I mean, what about dog food? Dog food is a necessity for Scamp, and that’s down aisle six. Then there’s toilet paper, Kleenex, paper towels, handiwrap, aluminum foil and zip lock bags (aisle seven). What about whole wheat flour, cornmeal, spices and EVOO (aisle three)? Just try making a Rachel Ray recipe without it. Oatmeal, which lowers cholesterol. Maple syrup. That’s a staple in our house. And aisle four, international foods! Canned beans, salsa, brown rice. What about condiments (aisle two)? What would life be without mustard, mayo, catsup, pickles and olives? Yeah, I know, olives are all fat, but it’s good fat like avocados and nuts. Which, as I see it, is like putting a deposit into your good cholesterol bank account.
Back in produce, James is staring at the apples.
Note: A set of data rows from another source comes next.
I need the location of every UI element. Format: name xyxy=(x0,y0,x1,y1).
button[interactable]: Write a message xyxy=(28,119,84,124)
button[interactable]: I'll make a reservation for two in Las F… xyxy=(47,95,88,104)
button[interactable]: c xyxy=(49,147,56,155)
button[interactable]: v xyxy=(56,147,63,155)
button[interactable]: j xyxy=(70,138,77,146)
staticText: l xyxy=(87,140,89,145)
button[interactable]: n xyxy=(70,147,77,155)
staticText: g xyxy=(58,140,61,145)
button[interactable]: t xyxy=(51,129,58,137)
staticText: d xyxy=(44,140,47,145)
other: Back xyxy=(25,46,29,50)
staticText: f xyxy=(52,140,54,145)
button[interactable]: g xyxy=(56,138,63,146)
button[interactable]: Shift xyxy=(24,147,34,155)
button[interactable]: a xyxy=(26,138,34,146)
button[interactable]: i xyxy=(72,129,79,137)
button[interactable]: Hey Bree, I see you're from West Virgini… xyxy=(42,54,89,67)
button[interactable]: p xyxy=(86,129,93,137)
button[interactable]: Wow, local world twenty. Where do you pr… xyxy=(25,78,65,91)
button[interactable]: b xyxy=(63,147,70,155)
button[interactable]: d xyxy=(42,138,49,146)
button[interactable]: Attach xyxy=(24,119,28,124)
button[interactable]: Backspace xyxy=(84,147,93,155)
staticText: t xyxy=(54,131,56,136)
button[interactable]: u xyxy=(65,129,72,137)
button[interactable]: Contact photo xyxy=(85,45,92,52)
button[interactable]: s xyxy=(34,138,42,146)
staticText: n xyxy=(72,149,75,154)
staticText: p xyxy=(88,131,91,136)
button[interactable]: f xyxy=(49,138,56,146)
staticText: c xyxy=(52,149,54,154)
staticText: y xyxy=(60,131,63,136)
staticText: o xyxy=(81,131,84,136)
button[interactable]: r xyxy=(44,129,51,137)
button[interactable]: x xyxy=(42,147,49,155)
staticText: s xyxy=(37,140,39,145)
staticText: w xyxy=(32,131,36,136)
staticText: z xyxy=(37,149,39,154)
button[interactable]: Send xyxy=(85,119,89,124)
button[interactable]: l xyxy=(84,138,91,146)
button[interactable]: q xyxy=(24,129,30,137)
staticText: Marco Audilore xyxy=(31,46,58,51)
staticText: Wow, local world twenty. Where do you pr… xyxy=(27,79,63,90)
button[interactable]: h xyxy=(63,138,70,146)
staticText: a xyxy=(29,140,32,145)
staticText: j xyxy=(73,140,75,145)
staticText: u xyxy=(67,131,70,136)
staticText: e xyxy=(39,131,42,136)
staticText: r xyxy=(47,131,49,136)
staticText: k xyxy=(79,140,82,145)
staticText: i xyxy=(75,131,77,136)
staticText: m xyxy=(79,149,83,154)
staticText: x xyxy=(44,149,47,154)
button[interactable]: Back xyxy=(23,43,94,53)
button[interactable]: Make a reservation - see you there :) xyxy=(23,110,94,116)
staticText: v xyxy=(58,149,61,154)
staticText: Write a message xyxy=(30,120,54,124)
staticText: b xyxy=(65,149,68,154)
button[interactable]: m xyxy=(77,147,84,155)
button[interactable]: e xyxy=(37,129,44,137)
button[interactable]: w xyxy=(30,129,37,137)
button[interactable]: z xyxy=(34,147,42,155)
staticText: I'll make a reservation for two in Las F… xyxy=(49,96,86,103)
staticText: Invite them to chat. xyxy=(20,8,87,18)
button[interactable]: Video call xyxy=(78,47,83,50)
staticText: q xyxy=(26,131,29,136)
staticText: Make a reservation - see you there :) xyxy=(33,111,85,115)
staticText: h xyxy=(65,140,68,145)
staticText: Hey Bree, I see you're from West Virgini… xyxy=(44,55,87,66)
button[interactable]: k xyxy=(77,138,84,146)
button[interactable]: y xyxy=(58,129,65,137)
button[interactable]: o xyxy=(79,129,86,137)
Good luck, dear! He sighs and takes out the cell phone again. Pink Lady’s are my personal favorite. Then, in this order: Crispin Pink, Braeburn and Fuji. Except if I’m using the apples for cooking, then I like Macintosh or Granny Smith.
James puts the phone back in his pocket and continues to stare at the apples. He looks pleadingly in my direction. “Courtland?,” he asks.
“The red ones at the end of the aisle, to your left. They’re on special this week.”
“Thanks, Ida,” he says, tearing off one of them plastic bags from the roll, and struggling to get the top open.
Wait a minute here! Going back to this perimeter of the store thing. Butter and cheese are loaded with fat: bad fat! And they are located on the perimeter. And we’re not supposed to eat a lot of red meat. Then there’s mercury in the salmon. I can never remember if the farm raised is worse or better than the wild. Again, on the perimeter. It’s so confusing!
Like, there are some experts who say that instead of restricting your diet, it’s best to widen it and eat a variety of food. They recommend eating your way up and down the food pyramid, varying the texture and color. In moderation, of course, always in moderation. Personally, I think moderation is overrated!
I finish ringing out Nancy Landry and turn back to the produce section. James is still there, looking lost. I switch off my number three register light and walk over to him.
“Help,” he says, handing me the list.
“Let’s see. What do we have here? Parsley. I believe Courtney prefers curly leaf. There, James, to your right. What’s this? 3 V.R. tom. Hmmm. That must be vine ripe tomatoes. On the stand there. And, oh dear, we’re out of fennel. Won’t have it until tomorrow.”
He looks at me, stricken.
“Don’t panic, James! We’re just going to have to bring in the heavy artillery.” I take him by the hand and walk him over to the flower section. “I’m thinking these yellow tulips’ll do the trick.”
James smiles and stands up straighter, ‘Ida, you’re a life saver.”
“Thanks, dear. Now, if you’re up for it, grab a bottle of her favorite wine and one of them big Lindt bars (I highly recommend the milk chocolate, crème brulee) and neither one of you will miss the fennel!”
That’s if for now. Catch you on the flip side!